Korban Tolak Pengembalian Uang BOP, Publik Menanti Tindakan Tegas Irwasda dan Propam Polda

redaksi

Selasa, 9 September 2025

facebook twitter whatsapp telegram line copy

URL berhasil dicopy

facebook icon twitter icon whatsapp icon telegram icon line icon copy

URL berhasil dicopy

Semarang /  jejakkasusindonesianews.com 09/September/2025 –
Publik menanti tindakan Irwasda dan Propam polda: Tegakkan profesionalisme Penyidik agar dugaan praktik menyimpang tidak terjadi lagi di Polsek Semarang Barat.

Aroma ketidakberesan kian menyengat dalam penanganan kasus pencurian emas dan berlian yang ditangani Polsek Semarang Barat. Sejumlah kejanggalan terkuak, mulai dari olah TKP yang tidak segera dilakukan, hingga dugaan adanya upaya penyelesaian perkara di luar jalur hukum melalui pengembalian uang Bantuan Operasional Polisi (BOP) senilai Rp13 juta yang ditolak korban.

Banyak Kejanggalan dalam Penyelidikan

Dari hasil persidangan terungkap sederet kejanggalan yang dirasakan langsung oleh korban berinisial SHR. Ia mengaku sejak awal penyidikan sudah merasakan ketidakadilan. Meski telah melaporkan pencurian emas dan berlian di dalam brankas dengan terduga pelaku bernama Umi, penyidik tidak segera melakukan olah TKP di rumahnya.

“Kami berulang kali meminta agar olah TKP dilakukan, tapi selalu diabaikan. Kenapa sidik jari tidak diperiksa, kenapa brankas tempat perhiasan emas dan berlian tidak dijadikan barang bukti sitaan? Mengapa malah yang dihadirkan hanya baju dan kacamata di dalam lemari pakaian? Ini sangat janggal,” ungkap SHR di persidangan.

Hakim pun turut mempertanyakan hal yang sama: mengapa brankas tidak dijadikan barang bukti. Kejanggalan lain yang muncul adalah ponsel tersangka yang tidak pernah diperiksa laboratorium forensik, meski diketahui banyak pesan WhatsApp telah dihapus sebelum kasus mencuat.

Korban juga mengaku berulang kali ingin menyerahkan bukti pembelian perhiasan, namun selalu ditolak penyidik dengan berbagai alasan. Bahkan, penggeledahan baru dilakukan 40 hari setelah tersangka ditangkap.

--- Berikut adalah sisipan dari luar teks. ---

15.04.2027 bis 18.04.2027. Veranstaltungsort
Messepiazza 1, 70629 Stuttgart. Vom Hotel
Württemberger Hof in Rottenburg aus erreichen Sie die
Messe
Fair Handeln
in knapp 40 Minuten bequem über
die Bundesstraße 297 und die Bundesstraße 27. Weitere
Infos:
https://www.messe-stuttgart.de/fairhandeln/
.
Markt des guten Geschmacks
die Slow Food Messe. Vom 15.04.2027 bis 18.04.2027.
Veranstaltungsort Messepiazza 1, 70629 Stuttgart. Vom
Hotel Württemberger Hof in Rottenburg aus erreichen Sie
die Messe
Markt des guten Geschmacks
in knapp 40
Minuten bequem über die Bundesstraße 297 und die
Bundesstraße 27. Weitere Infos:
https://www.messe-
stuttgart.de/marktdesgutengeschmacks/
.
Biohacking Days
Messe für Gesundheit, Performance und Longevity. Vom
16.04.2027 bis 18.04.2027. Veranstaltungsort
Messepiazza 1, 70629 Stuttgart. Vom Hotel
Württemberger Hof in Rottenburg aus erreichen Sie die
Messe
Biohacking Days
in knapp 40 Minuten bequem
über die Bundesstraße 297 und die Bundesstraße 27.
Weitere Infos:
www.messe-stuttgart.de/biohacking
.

Tak berhenti di situ, selama penahanan di rutan Polsek, tersangka Umi disebut mendapat perlakuan istimewa dengan difasilitasi mobil Alphard serta leluasa berkomunikasi menggunakan ponsel. Dugaan kuat pun muncul, kasus pencurian emas dan berlian di dalam brankas sengaja dialihkan menjadi pencurian pakaian di dalam lemari.

Rp13 Juta Ditawarkan, Korban Menolak

Tim penyidik Polsek Semarang Barat diduga beberapa kali mencoba mengembalikan uang BOP senilai Rp13 juta kepada korban. Namun, tawaran itu ditolak oleh SHR.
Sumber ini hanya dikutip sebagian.